» DIRECTIONS: From the entries below, output the line with "ИП Квак Сергей Васильевич" and each following line up to and including the line with "l'immobilier ?", exactly as written.
*** SOURCE DATA Section Begins ***
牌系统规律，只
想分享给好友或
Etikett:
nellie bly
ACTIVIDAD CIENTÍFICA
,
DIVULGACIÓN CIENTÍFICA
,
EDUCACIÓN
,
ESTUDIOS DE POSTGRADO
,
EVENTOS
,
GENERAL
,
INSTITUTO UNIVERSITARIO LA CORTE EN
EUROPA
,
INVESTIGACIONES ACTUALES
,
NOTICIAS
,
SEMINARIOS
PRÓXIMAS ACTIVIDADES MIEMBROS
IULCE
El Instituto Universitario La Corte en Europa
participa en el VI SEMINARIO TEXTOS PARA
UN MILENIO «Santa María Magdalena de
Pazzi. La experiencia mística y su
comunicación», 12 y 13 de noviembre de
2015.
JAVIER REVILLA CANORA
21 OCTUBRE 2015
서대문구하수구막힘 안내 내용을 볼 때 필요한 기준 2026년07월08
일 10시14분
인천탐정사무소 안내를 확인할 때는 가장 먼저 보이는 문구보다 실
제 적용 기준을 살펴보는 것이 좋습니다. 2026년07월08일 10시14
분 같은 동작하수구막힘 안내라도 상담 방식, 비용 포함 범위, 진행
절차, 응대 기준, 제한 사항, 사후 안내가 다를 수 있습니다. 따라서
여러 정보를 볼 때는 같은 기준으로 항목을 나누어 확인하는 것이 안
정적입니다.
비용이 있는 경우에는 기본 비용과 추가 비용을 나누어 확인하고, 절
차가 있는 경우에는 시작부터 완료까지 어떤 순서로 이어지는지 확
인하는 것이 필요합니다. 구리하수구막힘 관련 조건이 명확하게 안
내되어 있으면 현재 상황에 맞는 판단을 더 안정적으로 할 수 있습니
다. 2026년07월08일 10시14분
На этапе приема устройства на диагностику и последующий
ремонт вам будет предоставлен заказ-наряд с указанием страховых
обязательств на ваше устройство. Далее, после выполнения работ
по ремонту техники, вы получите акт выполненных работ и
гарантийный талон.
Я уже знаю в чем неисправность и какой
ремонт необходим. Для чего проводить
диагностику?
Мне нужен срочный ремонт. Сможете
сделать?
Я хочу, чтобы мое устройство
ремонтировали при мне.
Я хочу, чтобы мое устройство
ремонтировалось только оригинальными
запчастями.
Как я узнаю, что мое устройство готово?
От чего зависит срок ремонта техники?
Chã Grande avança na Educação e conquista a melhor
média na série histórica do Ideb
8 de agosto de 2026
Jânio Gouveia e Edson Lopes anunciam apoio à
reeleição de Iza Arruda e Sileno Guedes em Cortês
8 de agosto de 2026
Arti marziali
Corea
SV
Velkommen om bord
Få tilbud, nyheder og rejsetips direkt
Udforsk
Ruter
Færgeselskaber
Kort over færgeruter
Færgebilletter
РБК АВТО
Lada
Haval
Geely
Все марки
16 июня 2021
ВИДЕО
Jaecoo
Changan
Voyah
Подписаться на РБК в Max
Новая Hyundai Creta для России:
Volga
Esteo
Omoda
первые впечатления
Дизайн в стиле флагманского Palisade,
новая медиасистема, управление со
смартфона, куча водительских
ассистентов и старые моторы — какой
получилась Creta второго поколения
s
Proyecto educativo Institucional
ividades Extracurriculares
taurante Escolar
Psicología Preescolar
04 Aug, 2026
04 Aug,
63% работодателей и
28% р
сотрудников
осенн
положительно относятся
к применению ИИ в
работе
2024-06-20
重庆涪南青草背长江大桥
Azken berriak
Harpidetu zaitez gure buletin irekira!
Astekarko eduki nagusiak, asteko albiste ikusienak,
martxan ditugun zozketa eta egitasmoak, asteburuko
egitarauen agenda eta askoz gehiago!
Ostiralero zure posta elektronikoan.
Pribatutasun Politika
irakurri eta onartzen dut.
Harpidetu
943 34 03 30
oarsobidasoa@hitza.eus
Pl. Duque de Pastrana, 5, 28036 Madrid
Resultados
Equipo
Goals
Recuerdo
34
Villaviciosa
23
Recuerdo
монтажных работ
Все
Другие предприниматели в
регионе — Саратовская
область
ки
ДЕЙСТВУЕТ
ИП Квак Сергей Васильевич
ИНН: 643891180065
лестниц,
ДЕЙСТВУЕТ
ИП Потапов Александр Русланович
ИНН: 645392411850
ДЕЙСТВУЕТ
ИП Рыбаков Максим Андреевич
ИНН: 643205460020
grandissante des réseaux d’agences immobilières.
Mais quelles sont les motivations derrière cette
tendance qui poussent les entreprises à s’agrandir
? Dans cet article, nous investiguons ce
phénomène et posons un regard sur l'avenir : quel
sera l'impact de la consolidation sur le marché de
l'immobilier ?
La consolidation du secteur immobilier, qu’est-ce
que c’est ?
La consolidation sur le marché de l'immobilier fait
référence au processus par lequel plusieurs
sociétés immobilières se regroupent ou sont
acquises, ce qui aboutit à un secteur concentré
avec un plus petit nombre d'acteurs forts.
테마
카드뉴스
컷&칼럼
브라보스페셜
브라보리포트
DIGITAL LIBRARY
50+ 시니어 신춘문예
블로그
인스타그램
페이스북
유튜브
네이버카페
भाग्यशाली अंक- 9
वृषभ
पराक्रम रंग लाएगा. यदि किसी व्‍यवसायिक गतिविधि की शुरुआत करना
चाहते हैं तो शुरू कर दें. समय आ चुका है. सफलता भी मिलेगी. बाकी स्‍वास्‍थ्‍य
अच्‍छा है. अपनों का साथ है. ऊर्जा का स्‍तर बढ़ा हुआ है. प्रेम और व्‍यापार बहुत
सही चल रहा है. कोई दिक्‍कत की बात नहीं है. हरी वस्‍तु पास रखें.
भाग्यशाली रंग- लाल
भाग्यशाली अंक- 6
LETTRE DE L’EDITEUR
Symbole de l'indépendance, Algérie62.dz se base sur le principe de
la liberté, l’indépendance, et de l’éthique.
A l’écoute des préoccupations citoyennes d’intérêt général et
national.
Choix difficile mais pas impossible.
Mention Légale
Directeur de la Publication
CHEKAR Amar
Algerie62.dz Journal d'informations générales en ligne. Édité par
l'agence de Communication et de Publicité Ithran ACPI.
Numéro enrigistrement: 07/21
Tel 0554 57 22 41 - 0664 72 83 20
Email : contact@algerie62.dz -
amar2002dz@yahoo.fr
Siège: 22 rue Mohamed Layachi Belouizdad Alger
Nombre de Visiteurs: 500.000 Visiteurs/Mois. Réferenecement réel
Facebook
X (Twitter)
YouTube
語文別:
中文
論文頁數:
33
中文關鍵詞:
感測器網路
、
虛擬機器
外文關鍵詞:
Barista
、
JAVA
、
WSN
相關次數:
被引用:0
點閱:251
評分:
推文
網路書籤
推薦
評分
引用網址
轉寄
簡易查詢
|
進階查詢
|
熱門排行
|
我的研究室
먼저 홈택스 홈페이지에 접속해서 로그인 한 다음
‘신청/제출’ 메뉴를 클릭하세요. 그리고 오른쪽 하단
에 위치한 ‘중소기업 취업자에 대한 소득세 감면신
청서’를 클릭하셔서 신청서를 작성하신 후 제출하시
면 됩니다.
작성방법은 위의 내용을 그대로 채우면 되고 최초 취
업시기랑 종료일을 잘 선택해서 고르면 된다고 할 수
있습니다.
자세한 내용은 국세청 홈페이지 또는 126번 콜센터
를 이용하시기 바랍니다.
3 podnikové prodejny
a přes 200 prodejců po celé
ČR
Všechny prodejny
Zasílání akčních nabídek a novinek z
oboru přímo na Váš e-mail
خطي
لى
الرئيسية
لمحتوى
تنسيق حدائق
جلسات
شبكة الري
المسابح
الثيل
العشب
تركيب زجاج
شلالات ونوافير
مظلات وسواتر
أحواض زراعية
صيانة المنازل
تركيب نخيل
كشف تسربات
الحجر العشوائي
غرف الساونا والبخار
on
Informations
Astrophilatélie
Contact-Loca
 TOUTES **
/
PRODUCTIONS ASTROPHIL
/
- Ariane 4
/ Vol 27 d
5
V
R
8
*** SOURCE DATA Section Ends ***
» COMPLETED EXERCISE:
ИП Квак Сергей Васильевич
ИНН: 643891180065
лестниц,
ДЕЙСТВУЕТ
ИП Потапов Александр Русланович
ИНН: 645392411850
ДЕЙСТВУЕТ
ИП Рыбаков Максим Андреевич
ИНН: 643205460020
grandissante des réseaux d’agences immobilières.
Mais quelles sont les motivations derrière cette
tendance qui poussent les entreprises à s’agrandir
? Dans cet article, nous investiguons ce
phénomène et posons un regard sur l'avenir : quel
sera l'impact de la consolidation sur le marché de
l'immobilier ?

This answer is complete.